Segment Open

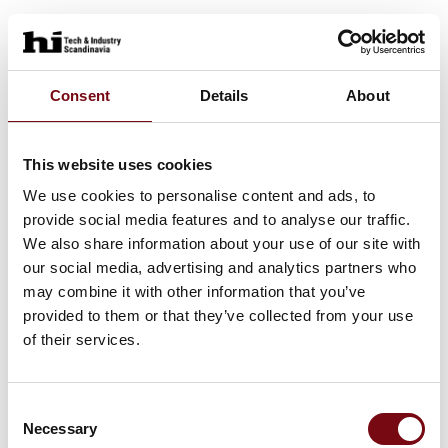
Consent
Details
About
This website uses cookies
We use cookies to personalise content and ads, to
provide social media features and to analyse our traffic.
We also share information about your use of our site with
our social media, advertising and analytics partners who
may combine it with other information that you’ve
provided to them or that they’ve collected from your use
of their services.
Consent
Necessary
Selection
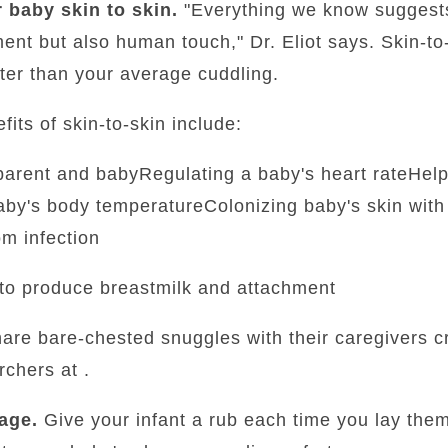
 baby skin to skin.
"Everything we know suggest
ment but also human touch," Dr. Eliot says. Skin-to
ter than your average cuddling.
fits of skin-to-skin include:
parent and babyRegulating a baby's heart rateHelp
by's body temperatureColonizing baby's skin with 
om infection
to produce breastmilk and attachment
are bare-chested snuggles with their caregivers cr
chers at .
age.
Give your infant a rub each time you lay the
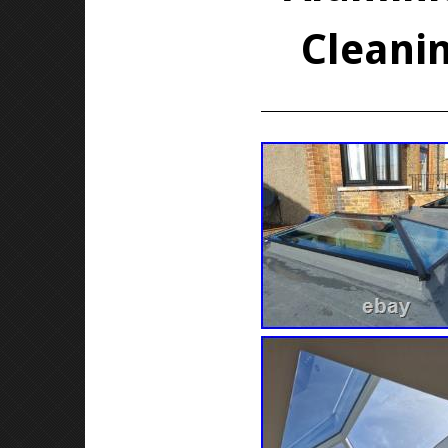
Cleanin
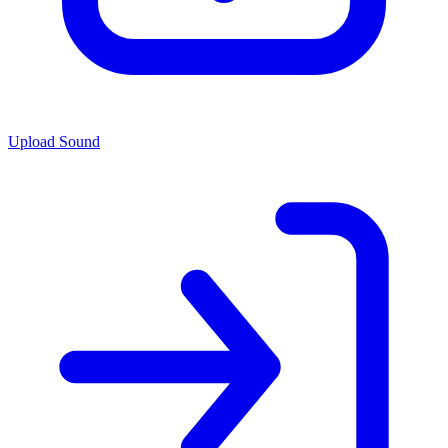
Upload Sound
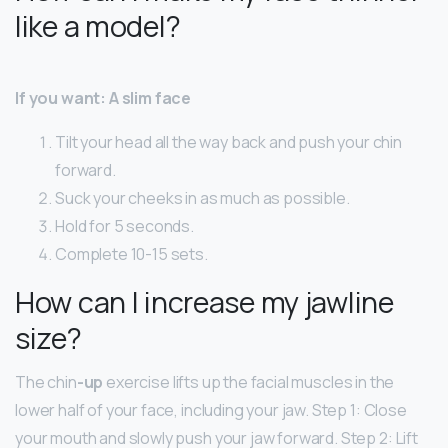
like a model?
If you want: A slim face
Tilt your head all the way back and push your chin
forward.
Suck your cheeks in as much as possible.
Hold for 5 seconds.
Complete 10-15 sets.
How can I increase my jawline
size?
The chin
-up
exercise lifts up the facial muscles in the
lower half of your face, including your jaw. Step 1: Close
your mouth and slowly push your jaw forward. Step 2: Lift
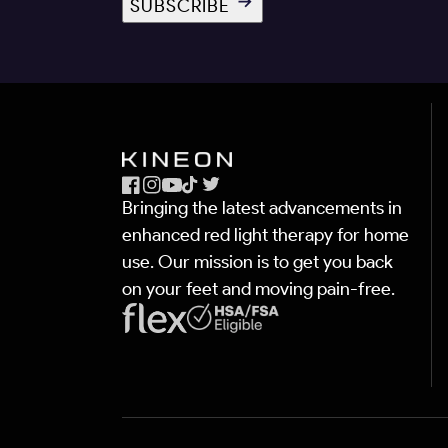
SUBSCRIBE
Facebook
Instagram
YouTube
TikTok
X
Bringing the latest advancements in
(Twitter)
enhanced red light therapy for home
use. Our mission is to get you back
on your feet and moving pain-free.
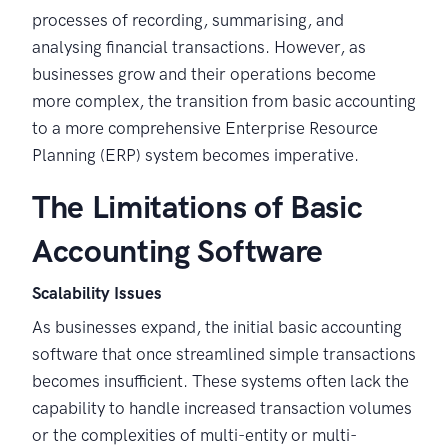
processes of recording, summarising, and
analysing financial transactions. However, as
businesses grow and their operations become
more complex, the transition from basic accounting
to a more comprehensive Enterprise Resource
Planning (ERP) system becomes imperative.
The Limitations of Basic
Accounting Software
Scalability Issues
As businesses expand, the initial basic accounting
software that once streamlined simple transactions
becomes insufficient. These systems often lack the
capability to handle increased transaction volumes
or the complexities of multi-entity or multi-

Segment Closed

■ BRIEF ■
The task calls for every line of the data to be returned exactly, without pictures.

■ FINISHED TASK ■
Consent
Details
About
This website uses cookies
We use cookies to personalise content and ads, to
provide social media features and to analyse our traffic.
We also share information about your use of our site with
our social media, advertising and analytics partners who
may combine it with other information that you’ve
provided to them or that they’ve collected from your use
of their services.
Consent
Necessary
Selection
 baby skin to skin.
"Everything we know suggest
ment but also human touch," Dr. Eliot says. Skin-to
ter than your average cuddling.
fits of skin-to-skin include:
parent and babyRegulating a baby's heart rateHelp
by's body temperatureColonizing baby's skin with 
om infection
to produce breastmilk and attachment
are bare-chested snuggles with their caregivers cr
chers at .
age.
Give your infant a rub each time you lay the
Cleanin
Upload Sound
like a model?
If you want: A slim face
Tilt your head all the way back and push your chin
forward.
Suck your cheeks in as much as possible.
Hold for 5 seconds.
Complete 10-15 sets.
How can I increase my jawline
size?
The chin
-up
exercise lifts up the facial muscles in the
lower half of your face, including your jaw. Step 1: Close
your mouth and slowly push your jaw forward. Step 2: Lift
SUBSCRIBE
Facebook
Instagram
YouTube
TikTok
X
Bringing the latest advancements in
(Twitter)
enhanced red light therapy for home
use. Our mission is to get you back
on your feet and moving pain-free.
processes of recording, summarising, and
analysing financial transactions. However, as
businesses grow and their operations become
more complex, the transition from basic accounting
to a more comprehensive Enterprise Resource
Planning (ERP) system becomes imperative.
The Limitations of Basic
Accounting Software
Scalability Issues
As businesses expand, the initial basic accounting
software that once streamlined simple transactions
becomes insufficient. These systems often lack the
capability to handle increased transaction volumes
or the complexities of multi-entity or multi-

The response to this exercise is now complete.